Getting Started¶

Installing¶

Install WeaveQ using pip (you may need to sudo):

$ pip install weaveq

Note

WeaveQ only officially supports Linux for now.

Running¶

Pivot from a CSV file to a JSON file to find bikes and cars of the same colour, writing the output to stdout:

weaveq -q '#from "csv:bikes.csv" #as b #pivot-to "js:cars.json" #as c #where b.color = c.color'

Run the same query, but write the output to another file:

weaveq -o /path/to/out/file.jsonlines -q '#from "csv:bikes.csv" #as b #pivot-to "js:cars.json" #as c #where b.color = c.color'

Supply a configuration file and use Elasticsearch results as part of the query to join Honda bikes to cars of the same colour:

weaveq -c config.json -q '#from "el:bikes" #as b #filter |make:honda| #join-to "jsl:cars.jsonlines" #as c #where b.color = c.color'

For more details, see Running Queries

The Basics¶

WeaveQ reads data from a set of data sources and uses information you provide about the relationships between these data sources to perform ‘pivot’ or ‘join’ operations.

A pivot operation selects records from one data source based on there being related records in a second data source, and then discards the records from the second data source.
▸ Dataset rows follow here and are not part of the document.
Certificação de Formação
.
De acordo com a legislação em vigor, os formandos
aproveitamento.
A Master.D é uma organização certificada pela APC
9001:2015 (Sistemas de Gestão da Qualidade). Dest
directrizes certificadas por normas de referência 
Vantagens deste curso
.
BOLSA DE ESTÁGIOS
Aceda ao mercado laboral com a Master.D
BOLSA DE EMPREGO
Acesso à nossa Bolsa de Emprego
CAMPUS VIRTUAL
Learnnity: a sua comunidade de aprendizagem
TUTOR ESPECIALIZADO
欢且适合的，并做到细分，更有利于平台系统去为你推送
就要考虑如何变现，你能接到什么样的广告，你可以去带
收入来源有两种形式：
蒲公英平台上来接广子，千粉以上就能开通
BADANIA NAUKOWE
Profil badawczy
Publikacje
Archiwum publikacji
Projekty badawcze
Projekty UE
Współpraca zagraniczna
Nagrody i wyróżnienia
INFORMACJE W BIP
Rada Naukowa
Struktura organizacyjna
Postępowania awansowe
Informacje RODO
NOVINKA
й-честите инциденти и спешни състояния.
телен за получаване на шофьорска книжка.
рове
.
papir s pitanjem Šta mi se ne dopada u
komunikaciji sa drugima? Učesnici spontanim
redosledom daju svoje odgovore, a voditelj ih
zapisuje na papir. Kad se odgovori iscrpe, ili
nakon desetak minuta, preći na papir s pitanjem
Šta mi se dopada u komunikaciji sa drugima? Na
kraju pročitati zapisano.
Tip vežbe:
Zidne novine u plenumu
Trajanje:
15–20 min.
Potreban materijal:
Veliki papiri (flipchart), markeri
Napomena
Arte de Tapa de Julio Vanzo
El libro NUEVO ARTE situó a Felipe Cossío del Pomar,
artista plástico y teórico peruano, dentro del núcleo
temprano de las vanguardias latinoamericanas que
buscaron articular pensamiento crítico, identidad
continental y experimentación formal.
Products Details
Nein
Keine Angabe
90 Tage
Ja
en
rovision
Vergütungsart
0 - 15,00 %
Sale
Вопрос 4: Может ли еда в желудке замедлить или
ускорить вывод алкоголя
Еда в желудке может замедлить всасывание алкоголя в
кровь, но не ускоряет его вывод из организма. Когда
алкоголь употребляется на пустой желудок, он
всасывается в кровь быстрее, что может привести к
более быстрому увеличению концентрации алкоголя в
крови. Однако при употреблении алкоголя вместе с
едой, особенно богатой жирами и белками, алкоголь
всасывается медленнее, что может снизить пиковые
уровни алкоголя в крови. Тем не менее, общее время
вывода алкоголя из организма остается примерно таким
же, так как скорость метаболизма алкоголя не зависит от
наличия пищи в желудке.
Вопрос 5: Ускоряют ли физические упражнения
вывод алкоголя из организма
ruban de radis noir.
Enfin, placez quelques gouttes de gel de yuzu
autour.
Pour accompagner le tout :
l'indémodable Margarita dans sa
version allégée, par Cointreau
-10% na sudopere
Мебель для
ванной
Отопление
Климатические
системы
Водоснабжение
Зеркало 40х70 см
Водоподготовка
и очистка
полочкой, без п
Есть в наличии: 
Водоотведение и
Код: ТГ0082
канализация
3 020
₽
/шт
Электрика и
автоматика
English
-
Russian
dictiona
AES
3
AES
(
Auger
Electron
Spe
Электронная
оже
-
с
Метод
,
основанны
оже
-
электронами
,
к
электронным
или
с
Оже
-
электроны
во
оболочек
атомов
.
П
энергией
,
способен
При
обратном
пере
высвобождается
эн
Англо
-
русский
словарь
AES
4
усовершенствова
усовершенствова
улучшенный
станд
A join operation merges records from one data source into related records from a second data source. For a more detailed explanation, see Running Queries

As the name suggests, a data source is a WeaveQ component that retrieves data from an external source for use in join and pivot operations. WeaveQ currently supports 4 data sources for use from within command line queries: JSON lines, JSON, CSV and Elasticsearch.

Note

You can write custom data source components for WeaveQ using the WeaveQ API. For more details, see Querying from Code

WeaveQ always outputs line-separated JSON, either to stdout or to a file you specify using the -o command line option.

Configuring¶

WeaveQ uses a configuration file to control data source settings. Currently, only the Elasticsearch and CSV data sources have settings that can be configured.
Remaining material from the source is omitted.